"College football is more successful and more popular, more thrilling and more enjoyable than ever. Attendance, TV viewership, fan interest and revenues are at record highs. Any playoff scheme would jeopardize this great success, while threatening the wonderful and unique nature of the bowls. If you think the Bowl Championship Series (BCS) is controversial, wait until you realize how much more contentious a playoff would be.
"A bracket-style playoff wouldn't end the debate, it would only fuel it. Advocates of a hypothetical playoff can't agree on how to resolve key playoff questions: who, what, where and when."
Methinks there is fowl play about.
Let's go through this point by point, like the ignorant fans the BCS thinks we are, and get this straightened out.
My first question: if the BCS system is generating so much "fan interest" in the game, if college football is "more successful and more popular, more thrilling and more enjoyable than ever," then why the need to hire a former White House press agent to drum up support for itself? Why does the BCS feel the need to defend itself? If it's not guilty of anything, if it's working successfully and its end product is so goddamn enjoyable and successful, why the sudden marketing campaign?
The BCS is not successful. It's not enjoyable. Whose definitions of "successful," "thrilling," and "enjoyable" are we using here? By the BCS' own standards, I'm sure it is successful and enjoyable; if my system of income was generating this much money, while excluding competition with those who could potentially lower my income, I'd claim it to be successful and enjoyable as well. What wealthy, corporate executives do you know, who make millions of dollars a year by summarily removing their competition, who don't consider their endeavors successful, thrilling and enjoyable? Of course the BCS thinks it's successful - its members are filthy goddamn rich, and they have no competition because they won't let anyone else join their 6-Conference country club.
And this is coming from a Notre Dame alumnus, remember; I know these types, inside and out. I spent five years surrounded by them, getting a fantastic education, and having it pounded into my head that one day I was going to be everyone's boss, if not the company owner. I lived in that country club and shook my head at the attitudes, and still do: nobody likes a life-sucking corporate asshole.

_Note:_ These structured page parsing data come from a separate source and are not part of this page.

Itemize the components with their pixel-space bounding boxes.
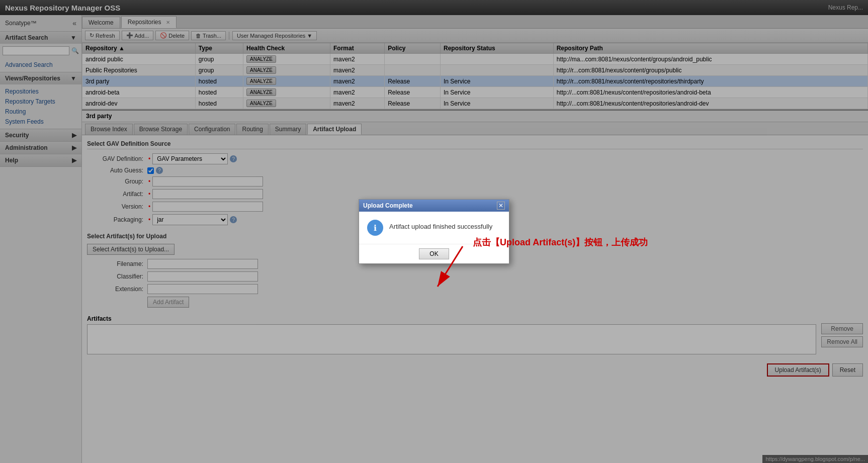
modal-body: ℹ Artifact upload finished successfully — [359, 212, 509, 244]
modal-overlay[interactable]: Upload Complete ✕ ℹ Artifact upload fini… — [0, 0, 868, 463]
modal-close-button[interactable]: ✕ — [497, 202, 505, 210]
modal-info-icon: ℹ — [367, 220, 383, 236]
modal-title: Upload Complete — [363, 202, 413, 209]
modal-message: Artifact upload finished successfully — [389, 220, 492, 230]
modal-ok-button[interactable]: OK — [419, 248, 449, 259]
upload-complete-modal: Upload Complete ✕ ℹ Artifact upload fini… — [359, 199, 509, 264]
modal-title-bar: Upload Complete ✕ — [359, 200, 509, 212]
modal-footer: OK — [359, 244, 509, 263]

Speaking of which, on its Playoff Problem website, the BCS asks several questions, claiming in its introductory statement (quoted above) that advocates of a playoff disagree about the playoff's potential components. Well we can start by deducing that at least the playoff proponents agree on one fundamental thing: the BCS sucks monkey weiner and we need a playoff. But, hey, let's review the BCS' questions for shits and giggles anyway.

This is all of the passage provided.